Local resident James Bausch wants the city to consider an ordinance allowing chickens to be raised within the city limits.
Bosch approached the Warsaw Common Council Monday night to share his intention to go before the Warsaw Plan Commission seeking to have the city write a resolution allowing hens to be kept in town.
“I’m here on behalf of a group of citizens that would like the city to change its policies on keeping hens in the city,” said Bausch. “I can’t say exactly why Warsaw doesn’t allow it, but I’ve done some research and the history shows that after World War II there was a movement to kind of separate farmland … [but] there’s been a shift in culture since then.”
In his 10-minute appeal to the council, Bausch noted that larger cities like New York, Chicago, Denver, Milwaukee and Seattle have adopted policies permitting chickens within city limits. “Even in Indiana … very recently South Bend has passed an ordinance allowing chickens,” he said.
Although recognizing that guidelines would need to be established, Bausch noted,
“There are people, like me, who care about where their food comes from.”

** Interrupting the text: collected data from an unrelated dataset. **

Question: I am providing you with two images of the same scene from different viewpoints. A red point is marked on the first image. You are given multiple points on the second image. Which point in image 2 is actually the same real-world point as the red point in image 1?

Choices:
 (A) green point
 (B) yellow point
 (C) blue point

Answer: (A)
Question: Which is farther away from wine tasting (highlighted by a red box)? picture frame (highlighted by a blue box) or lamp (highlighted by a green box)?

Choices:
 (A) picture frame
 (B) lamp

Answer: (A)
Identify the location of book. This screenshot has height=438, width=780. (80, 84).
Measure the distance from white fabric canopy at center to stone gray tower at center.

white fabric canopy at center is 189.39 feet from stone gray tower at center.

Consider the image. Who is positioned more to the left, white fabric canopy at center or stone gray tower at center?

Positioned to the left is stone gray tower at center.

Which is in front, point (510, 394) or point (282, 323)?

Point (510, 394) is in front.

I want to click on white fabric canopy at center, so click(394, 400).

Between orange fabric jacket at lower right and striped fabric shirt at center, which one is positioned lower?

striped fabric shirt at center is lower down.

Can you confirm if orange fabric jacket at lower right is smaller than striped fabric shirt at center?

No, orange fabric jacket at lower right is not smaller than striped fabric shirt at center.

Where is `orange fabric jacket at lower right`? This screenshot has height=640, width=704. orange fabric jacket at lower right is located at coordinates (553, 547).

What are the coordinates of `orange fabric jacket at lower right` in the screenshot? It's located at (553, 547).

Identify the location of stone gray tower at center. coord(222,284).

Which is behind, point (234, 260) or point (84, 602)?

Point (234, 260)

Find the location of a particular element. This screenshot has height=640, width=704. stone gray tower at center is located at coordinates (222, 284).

Mayor Joe Thallemer asked the council their general thoughts on the idea, and several council members voiced concerns. Charlie Smith said, “I’m a little uncomfortable to be honest. I think (chickens) belong on a farm. If anyone on either side of me was to have chickens … I wouldn’t want to be woken up by a rooster crowing in the morning. I’d have to think about that for a while.”

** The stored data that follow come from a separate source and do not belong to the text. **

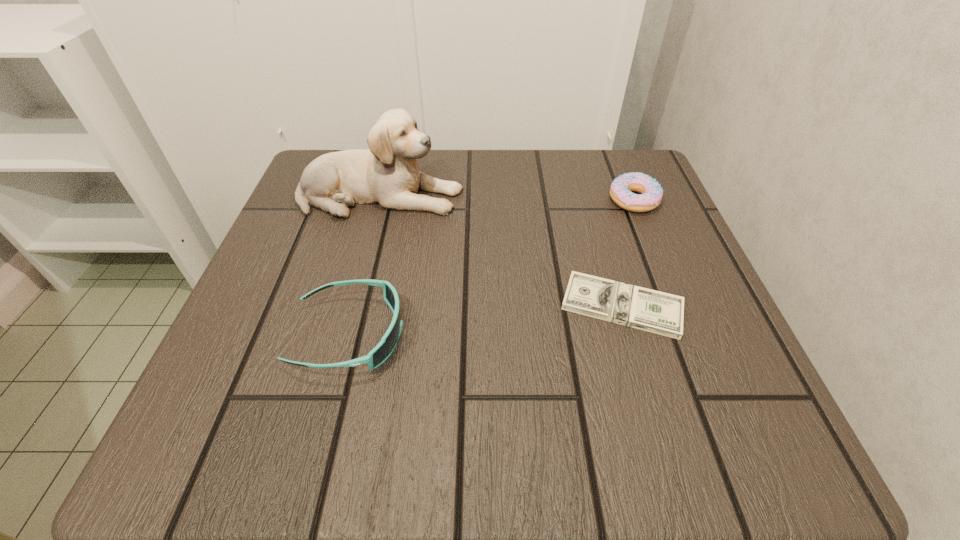 The height and width of the screenshot is (540, 960). What are the coordinates of `vacant space at the near left corner` in the screenshot? It's located at (166, 454).

This screenshot has width=960, height=540. I want to click on free space at the far right corner of the desktop, so click(x=632, y=164).

Image resolution: width=960 pixels, height=540 pixels. Identify the location of vacant space at the near right corner of the desktop. (701, 406).

Image resolution: width=960 pixels, height=540 pixels. What are the coordinates of `free space between the doughnut and the puppy` in the screenshot? It's located at (507, 198).

Locate an element on the screen. The image size is (960, 540). empty space between the shortest object and the puppy is located at coordinates (501, 251).

Where is `vacant area that lies between the puppy and the dollar`? Image resolution: width=960 pixels, height=540 pixels. vacant area that lies between the puppy and the dollar is located at coordinates (501, 251).

Locate an element on the screen. vacant area that lies between the tallest object and the third shortest object is located at coordinates (365, 265).

This screenshot has width=960, height=540. Identify the location of free area in between the second shortest object and the puppy. (507, 198).

I want to click on vacant region between the sunglasses and the dollar, so click(x=486, y=320).

Where is `vacant space that's between the third tallest object and the puppy`? The height and width of the screenshot is (540, 960). vacant space that's between the third tallest object and the puppy is located at coordinates (507, 198). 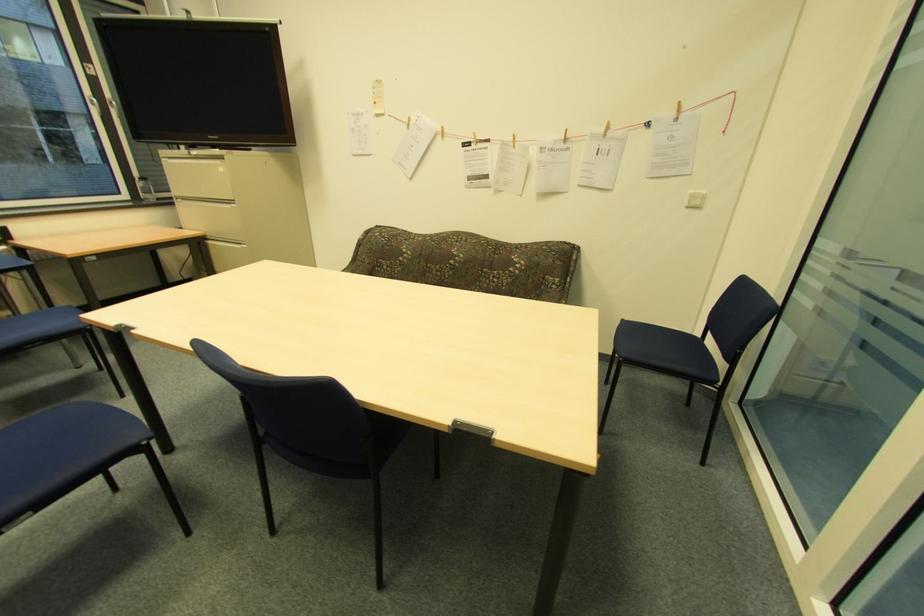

Councilwoman Cindy Dobbins asked what kind of quantity limitations would be put on chicken owners, but it was council president Diane Quance who noted an issue prompting her councilmates to nod in agreement. “First, I think code enforcement is an issue,” she explained, “because they are not all being enforced now. Also, chickens carry E.coli and that’s a major pollutant in our local lakes.”
Thallemer said Monday night’s meeting was not the time to debate or discuss the particulars of the proposal, noting that will be the responsible for the Warsaw Plan Commission. If such an ordinance is drafted and approved by the WPC, the Warsaw Common Council would have the final say.
Bausch has been working with the Warsaw Building and Planning Department on a potential ordinance, which he plans to present at the Monday, Feb. 10, meeting of the Warsaw Plan Commission. That meeting will begin at 6 p.m. in Warsaw City Hall and is open to the public.